What's it all about?

This year, amongst all the wrapping paper, presents, food prep and celebratory glasses of fizz I felt there had to be a point where we stopped to think about what this once-a-year madness actually represents.
Some years we have gone to a midnight mass or walked down to a morning service, but as we don't actually visit any churches during the passing months apart from out of a desire to admire their construction and artefacts, joining a service didn't seem particularly meaningful. Going up to the highest point in the area and really having a think about The World and us in it, did, and up at the highest point near us there happens to be a tiny church which (unlike most churches, certainly around here, due to theft of ecclesiastical elements) is always open.
We drove up the twisting road, let the dogs out for a whirlwind canter around the bald fields (750 meters altitude) had a brisk walk (9 degrees rather than the more balmy 13 down in Limoux) and then visited the edifice with our plaster statue of Christ rescued from a bin at our local recycling place . . . 
I don't know what I believe - agnostic? a confused but interested wonderer more likely, anyway mindful enough to feel that I wished to mark such a hugely fussed-over event in some way other than presents and eating too much.
The church had its usual festive time decoration of white plastic festive tree, tinsel, and small nativity scene.
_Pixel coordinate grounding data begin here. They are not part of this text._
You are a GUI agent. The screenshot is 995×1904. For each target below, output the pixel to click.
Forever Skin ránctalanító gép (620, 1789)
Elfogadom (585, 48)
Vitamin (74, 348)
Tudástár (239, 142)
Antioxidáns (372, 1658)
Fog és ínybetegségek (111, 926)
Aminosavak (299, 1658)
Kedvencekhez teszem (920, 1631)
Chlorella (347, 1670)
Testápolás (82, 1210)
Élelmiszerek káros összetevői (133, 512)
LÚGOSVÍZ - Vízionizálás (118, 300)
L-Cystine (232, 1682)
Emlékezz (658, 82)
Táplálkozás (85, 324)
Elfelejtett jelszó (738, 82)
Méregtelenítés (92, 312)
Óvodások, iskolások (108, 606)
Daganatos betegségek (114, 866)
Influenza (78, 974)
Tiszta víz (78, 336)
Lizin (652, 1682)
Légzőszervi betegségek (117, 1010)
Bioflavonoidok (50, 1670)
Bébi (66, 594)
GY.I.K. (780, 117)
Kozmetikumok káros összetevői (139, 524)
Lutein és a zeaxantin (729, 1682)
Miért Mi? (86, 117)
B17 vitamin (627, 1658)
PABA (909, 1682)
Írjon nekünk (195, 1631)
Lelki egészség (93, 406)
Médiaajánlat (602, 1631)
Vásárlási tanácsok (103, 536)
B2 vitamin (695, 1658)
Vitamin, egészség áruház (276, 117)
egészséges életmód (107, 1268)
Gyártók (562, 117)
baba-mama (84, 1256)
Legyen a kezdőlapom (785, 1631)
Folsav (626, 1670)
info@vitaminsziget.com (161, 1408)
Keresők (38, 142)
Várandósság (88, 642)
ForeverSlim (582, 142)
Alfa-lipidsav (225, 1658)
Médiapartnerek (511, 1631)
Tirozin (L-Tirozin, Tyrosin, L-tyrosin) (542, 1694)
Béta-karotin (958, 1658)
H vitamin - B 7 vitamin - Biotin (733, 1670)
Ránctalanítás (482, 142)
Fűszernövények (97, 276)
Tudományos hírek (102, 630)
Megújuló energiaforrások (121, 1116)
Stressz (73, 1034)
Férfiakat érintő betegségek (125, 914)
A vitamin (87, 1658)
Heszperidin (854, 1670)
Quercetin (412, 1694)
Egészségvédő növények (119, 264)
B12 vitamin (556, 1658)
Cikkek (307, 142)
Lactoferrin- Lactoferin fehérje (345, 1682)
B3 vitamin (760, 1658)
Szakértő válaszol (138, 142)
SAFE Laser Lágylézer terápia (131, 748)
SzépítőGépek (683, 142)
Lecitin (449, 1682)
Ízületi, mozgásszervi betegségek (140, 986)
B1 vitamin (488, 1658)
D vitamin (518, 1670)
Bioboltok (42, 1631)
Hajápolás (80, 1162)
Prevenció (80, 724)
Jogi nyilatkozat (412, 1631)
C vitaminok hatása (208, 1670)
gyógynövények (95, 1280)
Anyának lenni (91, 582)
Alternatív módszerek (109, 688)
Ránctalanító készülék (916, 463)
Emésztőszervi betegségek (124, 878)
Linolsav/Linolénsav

I added Christ to the altar with some olive twigs and a candle and we sat for a moment, possibly not doing much more than trying to imagine how the medieval church-builders had fabricated anything so solid and elegant miles up from the nearest settlement without so much as a tile-cutter but it felt oddly moving, more so than standing within a mass of people who, like ourselves for the most part would probably only be there for the one event.
The day has been wonderful, the hours moving slowly as they seem to on the 25th of December as a rule - time spent with your favourite (hopefully) people, in my case, thankfully, yes; many wonderful gifts, food, reading, walking etc, but somehow all the much richer for sitting quietly for a few moments in that small, seldom visited church.



medieval church in the tiny hamlet of St Salvayre near Alet les Bains.